───── DATASET CONTENT
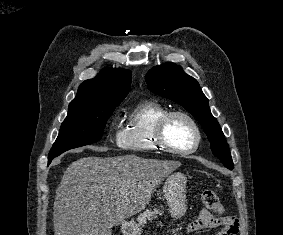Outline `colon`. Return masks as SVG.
Listing matches in <instances>:
<instances>
[{
    "label": "colon",
    "instance_id": "5ec220e1",
    "mask_svg": "<svg viewBox=\"0 0 283 235\" xmlns=\"http://www.w3.org/2000/svg\"><path fill=\"white\" fill-rule=\"evenodd\" d=\"M201 197L205 206L217 213H223V206L217 196V194L211 189H204L201 193Z\"/></svg>",
    "mask_w": 283,
    "mask_h": 235
}]
</instances>
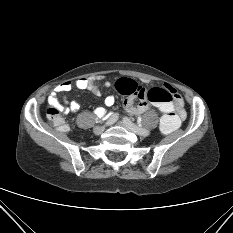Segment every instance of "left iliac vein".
Segmentation results:
<instances>
[{
	"mask_svg": "<svg viewBox=\"0 0 233 233\" xmlns=\"http://www.w3.org/2000/svg\"><path fill=\"white\" fill-rule=\"evenodd\" d=\"M118 124H119L120 126L126 128L127 130L136 133L137 135L144 136L143 134H141V133L135 131L134 129H132L131 127H129L128 125H126L124 120L118 122ZM145 136H147V135H145Z\"/></svg>",
	"mask_w": 233,
	"mask_h": 233,
	"instance_id": "left-iliac-vein-1",
	"label": "left iliac vein"
}]
</instances>
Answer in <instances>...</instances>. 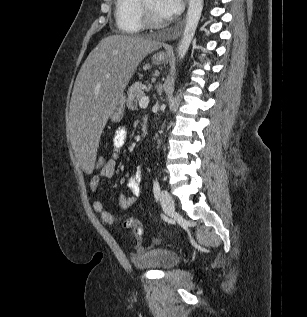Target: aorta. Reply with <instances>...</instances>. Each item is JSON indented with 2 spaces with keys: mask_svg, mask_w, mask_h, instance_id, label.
Returning a JSON list of instances; mask_svg holds the SVG:
<instances>
[{
  "mask_svg": "<svg viewBox=\"0 0 307 317\" xmlns=\"http://www.w3.org/2000/svg\"><path fill=\"white\" fill-rule=\"evenodd\" d=\"M203 10V0H189L186 26L178 47V58L182 60L193 40Z\"/></svg>",
  "mask_w": 307,
  "mask_h": 317,
  "instance_id": "aorta-1",
  "label": "aorta"
}]
</instances>
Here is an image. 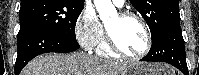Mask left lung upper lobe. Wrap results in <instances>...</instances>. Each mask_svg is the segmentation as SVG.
<instances>
[{
  "label": "left lung upper lobe",
  "mask_w": 199,
  "mask_h": 75,
  "mask_svg": "<svg viewBox=\"0 0 199 75\" xmlns=\"http://www.w3.org/2000/svg\"><path fill=\"white\" fill-rule=\"evenodd\" d=\"M147 22L152 41L173 23H180L178 0H130Z\"/></svg>",
  "instance_id": "obj_1"
}]
</instances>
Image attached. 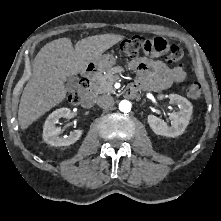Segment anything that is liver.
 <instances>
[{"label":"liver","instance_id":"obj_1","mask_svg":"<svg viewBox=\"0 0 221 221\" xmlns=\"http://www.w3.org/2000/svg\"><path fill=\"white\" fill-rule=\"evenodd\" d=\"M121 35L102 34L79 40L75 49L69 38L47 43L36 55L32 77L26 84L18 110L22 130L66 97L67 77L84 73L88 64L118 43Z\"/></svg>","mask_w":221,"mask_h":221}]
</instances>
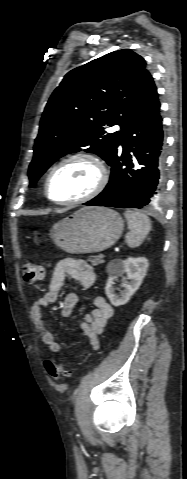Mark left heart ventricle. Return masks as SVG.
I'll return each instance as SVG.
<instances>
[{
	"label": "left heart ventricle",
	"mask_w": 187,
	"mask_h": 479,
	"mask_svg": "<svg viewBox=\"0 0 187 479\" xmlns=\"http://www.w3.org/2000/svg\"><path fill=\"white\" fill-rule=\"evenodd\" d=\"M94 166L85 160H75L62 166L51 178L49 194L52 199L66 201L87 194L96 182Z\"/></svg>",
	"instance_id": "left-heart-ventricle-1"
}]
</instances>
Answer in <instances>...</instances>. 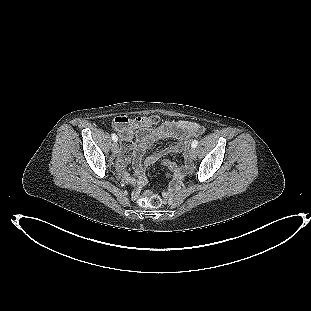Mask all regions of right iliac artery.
Here are the masks:
<instances>
[{
    "label": "right iliac artery",
    "mask_w": 311,
    "mask_h": 311,
    "mask_svg": "<svg viewBox=\"0 0 311 311\" xmlns=\"http://www.w3.org/2000/svg\"><path fill=\"white\" fill-rule=\"evenodd\" d=\"M111 137H112V140H113L114 142H117L118 137H117L116 134L113 133V134L111 135Z\"/></svg>",
    "instance_id": "right-iliac-artery-1"
}]
</instances>
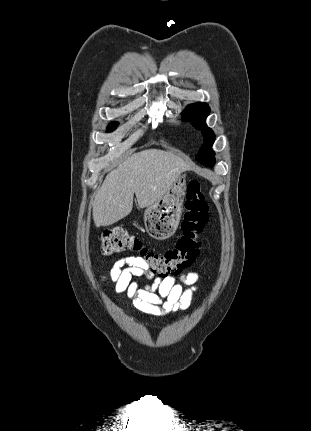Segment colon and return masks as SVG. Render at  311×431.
<instances>
[{"mask_svg": "<svg viewBox=\"0 0 311 431\" xmlns=\"http://www.w3.org/2000/svg\"><path fill=\"white\" fill-rule=\"evenodd\" d=\"M208 220V204L198 180L187 184L182 234L175 246L157 252L147 248L140 239L122 228L106 230L101 238V252L112 255L126 251L138 252L149 267V272L160 278L177 276L191 266L199 255V236Z\"/></svg>", "mask_w": 311, "mask_h": 431, "instance_id": "obj_1", "label": "colon"}]
</instances>
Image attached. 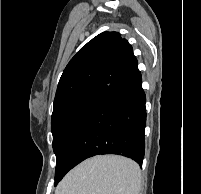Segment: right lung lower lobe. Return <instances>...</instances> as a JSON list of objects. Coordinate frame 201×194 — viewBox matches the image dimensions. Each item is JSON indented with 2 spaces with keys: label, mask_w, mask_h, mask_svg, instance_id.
<instances>
[{
  "label": "right lung lower lobe",
  "mask_w": 201,
  "mask_h": 194,
  "mask_svg": "<svg viewBox=\"0 0 201 194\" xmlns=\"http://www.w3.org/2000/svg\"><path fill=\"white\" fill-rule=\"evenodd\" d=\"M145 102L137 68L81 110L65 128L55 152V186L78 163L99 154L126 156L142 166Z\"/></svg>",
  "instance_id": "1"
}]
</instances>
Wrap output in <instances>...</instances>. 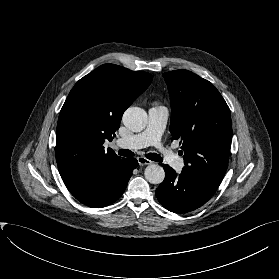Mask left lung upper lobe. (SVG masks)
Here are the masks:
<instances>
[{
  "mask_svg": "<svg viewBox=\"0 0 279 279\" xmlns=\"http://www.w3.org/2000/svg\"><path fill=\"white\" fill-rule=\"evenodd\" d=\"M171 101L172 139H180L182 173L218 188L228 167L230 109L219 91L188 70L163 74Z\"/></svg>",
  "mask_w": 279,
  "mask_h": 279,
  "instance_id": "5c2ea615",
  "label": "left lung upper lobe"
}]
</instances>
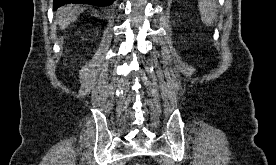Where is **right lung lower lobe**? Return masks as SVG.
<instances>
[{"mask_svg": "<svg viewBox=\"0 0 276 165\" xmlns=\"http://www.w3.org/2000/svg\"><path fill=\"white\" fill-rule=\"evenodd\" d=\"M114 1L115 0H54L53 8L57 9L60 6L69 3H83L95 6H108L112 4Z\"/></svg>", "mask_w": 276, "mask_h": 165, "instance_id": "obj_1", "label": "right lung lower lobe"}]
</instances>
──────────
● WHAT NEEDS TO BE DONE
Give again, word for word, the line that contains "Where is **right" and every line after it through the end of the entries; omit the pictures.

● YOUR SOLUTION
Where is **right lung lower lobe**? Return masks as SVG.
<instances>
[{"mask_svg": "<svg viewBox=\"0 0 276 165\" xmlns=\"http://www.w3.org/2000/svg\"><path fill=\"white\" fill-rule=\"evenodd\" d=\"M114 1L115 0H54L53 8L57 9L60 6L69 3H83L95 6H108L112 4Z\"/></svg>", "mask_w": 276, "mask_h": 165, "instance_id": "obj_1", "label": "right lung lower lobe"}]
</instances>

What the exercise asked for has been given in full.